Linux Capabilities
Mental Model
A commercial kitchen used to hand out one master key ring -- knives, cash register, liquor cabinet, chemical storage, walk-in freezer, all on the same ring. Any cook who needed the knife drawer got the liquor cabinet too. Now each cook carries individual labeled keys. Pastry chef: sugar and flour drawers. Line cook: knife drawer. Nobody gets the cash register key unless they actually handle money. The head chef can permanently confiscate a key, and once it is gone, no copy can be made. A cook might carry keys in a pocket (permitted), but only the key actively in a lock (effective) opens anything.
The Problem
Binding port 80 requires root, and root carries everything: mount filesystems, load kernel modules, read /etc/shadow, kill any process, reboot the machine -- 40+ capabilities at once. One nginx vulnerability with full root hands an attacker the entire host. Scale that to a 500-container cluster where every container starts as root, and the attack surface multiplies 500 times over. CVE-2019-5736 showed exactly what happens: a container process with CAP_SYS_ADMIN overwrote the host runc binary and escaped containment entirely.
Architecture
Why can ping send raw network packets without being root?

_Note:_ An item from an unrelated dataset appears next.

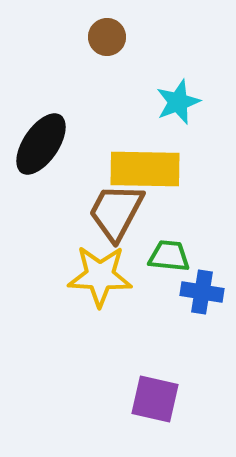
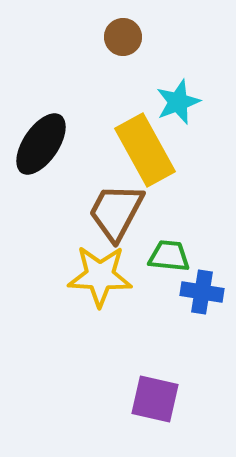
brown circle: moved 16 px right
yellow rectangle: moved 19 px up; rotated 60 degrees clockwise
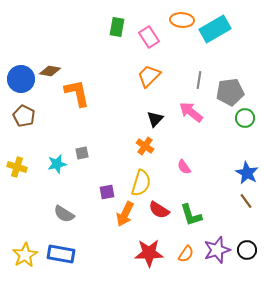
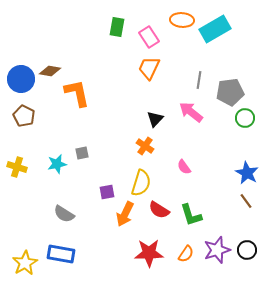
orange trapezoid: moved 8 px up; rotated 20 degrees counterclockwise
yellow star: moved 8 px down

Most engineers never question it. But raw sockets are a privileged operation. In the old days, ping was a setuid-root binary. It ran with full superuser privileges just to send ICMP packets. Full power to read every file, kill every process, reboot the machine -- all for a network diagnostic tool.
Capabilities changed this. Modern ping holds exactly one permission: CAP_NET_RAW. It can create raw sockets and nothing else. This is not a minor detail. It is the entire philosophy of Linux security since kernel 2.6.26.
What Actually Happens
Every thread in Linux has five capability sets. They interact in specific ways.
Permitted is the ceiling. It defines the maximum capabilities this thread can ever use. The permitted set can only shrink -- once a capability is dropped from it, it is gone forever for that thread.
Effective is what the kernel actually checks. When a process calls bind() on port 80, the kernel calls capable(CAP_NET_BIND_SERVICE) and looks at the effective set. A well-written program keeps its effective set empty and raises specific capabilities only when needed.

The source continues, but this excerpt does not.